The issue of life-cycle assessment and ultimate disposal of retired modules and materials has nonetheless long been a significant one for the industry. In the face of rapid growth over recent years, and projections of continued growth despite the economic downturn, this issue has gathered momentum. At around 3800 tonnes, the total PV waste expected in Europe for 2008 is still relatively small. However, this figure is expected to double every two to four years, and is forecast to reach 35,000 tonnes in 2020.
The majority of Europe’s photovoltaic producers are German and the country is currently home to the world’s largest PV market. Furthermore, given its early lead in Europe, it is no surprise that Germany will be the first European country to see large volumes of PV modules reaching the end of their operational lives and becoming a disposal issue. PV waste generated in the country accounted for about 80% by mass in 2008 and it is forecast to still be producing around half of all European PV waste in 2020. Logic suggests that it will also be one of the first countries to develop dedicated facilities for PV materials recovery processes.
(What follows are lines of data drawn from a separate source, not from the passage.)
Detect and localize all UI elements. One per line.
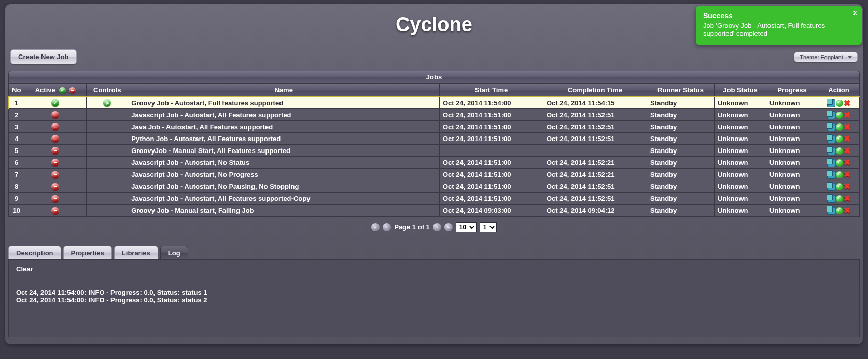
confirm-icon[interactable]	[836, 112, 843, 119]
cell-controls[interactable]	[87, 145, 128, 157]
delete-icon[interactable]: ✖	[844, 208, 850, 214]
tab-description[interactable]: Description	[8, 246, 61, 259]
col-name[interactable]: Name	[128, 84, 440, 97]
tab-libraries[interactable]: Libraries	[114, 246, 158, 259]
col-start[interactable]: Start Time	[440, 84, 543, 97]
delete-icon[interactable]: ✖	[844, 112, 850, 118]
confirm-icon[interactable]	[836, 183, 843, 190]
table-row[interactable]: 2Javascript Job - Autostart, All Feature…	[9, 109, 860, 121]
confirm-icon[interactable]	[836, 159, 843, 167]
delete-icon[interactable]: ✖	[844, 136, 850, 142]
confirm-icon[interactable]	[836, 100, 843, 107]
delete-icon[interactable]: ✖	[844, 100, 850, 106]
table-row[interactable]: 7Javascript Job - Autostart, No Progress…	[9, 169, 860, 181]
play-icon[interactable]	[103, 99, 111, 107]
create-job-button[interactable]: Create New Job	[10, 49, 77, 64]
col-action[interactable]: Action	[818, 84, 860, 97]
copy-icon[interactable]	[828, 159, 835, 167]
cell-active[interactable]	[24, 97, 87, 109]
cell-active[interactable]	[24, 121, 87, 133]
table-row[interactable]: 5GroovyJob - Manual Start, All Features …	[9, 145, 860, 157]
copy-icon[interactable]	[828, 147, 835, 155]
table-row[interactable]: 6Javascript Job - Autostart, No StatusOc…	[9, 157, 860, 169]
confirm-icon[interactable]	[836, 123, 843, 131]
col-jobstatus[interactable]: Job Status	[715, 84, 766, 97]
table-row[interactable]: 8Javascript Job - Autostart, No Pausing,…	[9, 181, 860, 192]
confirm-icon[interactable]	[836, 147, 843, 155]
cell-controls[interactable]	[87, 97, 128, 109]
inactive-icon[interactable]	[51, 123, 59, 131]
inactive-icon[interactable]	[51, 147, 59, 155]
log-clear-link[interactable]: Clear	[16, 265, 33, 273]
cell-controls[interactable]	[87, 204, 128, 216]
cell-active[interactable]	[24, 109, 87, 121]
pager-next-icon[interactable]: ›	[433, 223, 441, 231]
inactive-icon[interactable]	[51, 159, 59, 167]
cell-controls[interactable]	[87, 157, 128, 169]
col-runner[interactable]: Runner Status	[647, 84, 715, 97]
cell-start: Oct 24, 2014 11:51:00	[440, 192, 543, 204]
pager-page-select[interactable]: 1	[480, 222, 497, 232]
tab-log[interactable]: Log	[160, 246, 188, 259]
deactivate-all-icon[interactable]	[69, 87, 76, 94]
copy-icon[interactable]	[828, 123, 835, 131]
cell-controls[interactable]	[87, 169, 128, 181]
cell-controls[interactable]	[87, 109, 128, 121]
confirm-icon[interactable]	[836, 207, 843, 214]
toast-close-icon[interactable]: x	[853, 9, 857, 16]
col-active[interactable]: Active	[24, 84, 87, 97]
col-controls[interactable]: Controls	[87, 84, 128, 97]
cell-active[interactable]	[24, 145, 87, 157]
cell-start: Oct 24, 2014 11:51:00	[440, 169, 543, 181]
confirm-icon[interactable]	[836, 135, 843, 143]
cell-active[interactable]	[24, 133, 87, 145]
col-no[interactable]: No	[9, 84, 24, 97]
table-row[interactable]: 9Javascript Job - Autostart, All Feature…	[9, 192, 860, 204]
pager-prev-icon[interactable]: ‹	[383, 223, 391, 231]
copy-icon[interactable]	[828, 195, 835, 202]
table-row[interactable]: 4Python Job - Autostart, All Features su…	[9, 133, 860, 145]
cell-active[interactable]	[24, 181, 87, 192]
delete-icon[interactable]: ✖	[844, 172, 850, 178]
col-completion[interactable]: Completion Time	[543, 84, 647, 97]
inactive-icon[interactable]	[51, 171, 59, 179]
inactive-icon[interactable]	[51, 135, 59, 143]
table-row[interactable]: 3Java Job - Autostart, All Features supp…	[9, 121, 860, 133]
delete-icon[interactable]: ✖	[844, 196, 850, 202]
copy-icon[interactable]	[828, 135, 835, 143]
copy-icon[interactable]	[828, 183, 835, 190]
active-icon[interactable]	[51, 99, 59, 107]
inactive-icon[interactable]	[51, 207, 59, 215]
delete-icon[interactable]: ✖	[844, 184, 850, 190]
activate-all-icon[interactable]	[59, 87, 66, 94]
copy-icon[interactable]	[828, 171, 835, 178]
table-row[interactable]: 1Groovy Job - Autostart, Full features s…	[9, 97, 860, 109]
tab-properties[interactable]: Properties	[63, 246, 112, 259]
log-panel[interactable]: Clear Oct 24, 2014 11:54:00: INFO - Prog…	[8, 259, 860, 337]
inactive-icon[interactable]	[51, 111, 59, 119]
table-row[interactable]: 10Groovy Job - Manual start, Failing Job…	[9, 204, 860, 216]
pager-size-select[interactable]: 10	[456, 222, 477, 232]
confirm-icon[interactable]	[836, 171, 843, 178]
copy-icon[interactable]	[828, 112, 835, 119]
confirm-icon[interactable]	[836, 195, 843, 202]
inactive-icon[interactable]	[51, 195, 59, 203]
col-progress[interactable]: Progress	[766, 84, 818, 97]
cell-active[interactable]	[24, 192, 87, 204]
cell-controls[interactable]	[87, 192, 128, 204]
delete-icon[interactable]: ✖	[844, 124, 850, 130]
cell-controls[interactable]	[87, 133, 128, 145]
cell-active[interactable]	[24, 169, 87, 181]
cell-controls[interactable]	[87, 121, 128, 133]
theme-select[interactable]: Theme: Eggplant	[794, 52, 858, 62]
pager-first-icon[interactable]: «	[371, 223, 380, 231]
copy-icon[interactable]	[828, 100, 835, 107]
delete-icon[interactable]: ✖	[844, 160, 850, 166]
copy-icon[interactable]	[828, 207, 835, 214]
cell-controls[interactable]	[87, 181, 128, 192]
cell-active[interactable]	[24, 157, 87, 169]
inactive-icon[interactable]	[51, 183, 59, 191]
cell-active[interactable]	[24, 204, 87, 216]
pager-last-icon[interactable]: »	[444, 223, 453, 231]
delete-icon[interactable]: ✖	[844, 148, 850, 154]
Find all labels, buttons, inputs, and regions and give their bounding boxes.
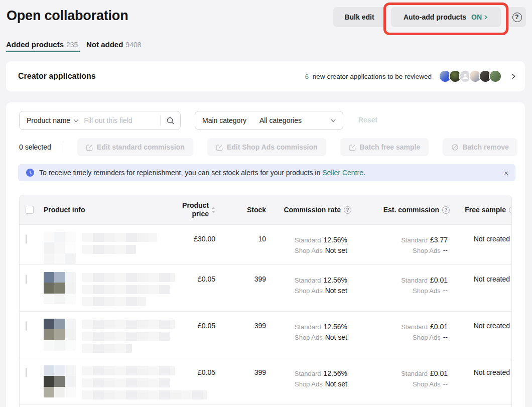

However, in Europe, second place in terms of installed solar PV is held by Spain, followed by the Netherlands, Italy, France, Austria, Luxembourg and the UK. Such nations would also be expected to progressively develop appropriate infrastructure as their requirements grow, which itself depends to a certain extent on future PV market development.
What format such infrastructure would take would further depend on how the individual national markets develop. For instance, in Germany there is a broad mix of both utility-scale installations and much smaller domestic units. This compares with Spain, which is dominated by larger grid-connected applications or, say France, where BIPV holds a significant share. Beyond Europe, there are the large US and Asian markets, particularly Japan, to consider.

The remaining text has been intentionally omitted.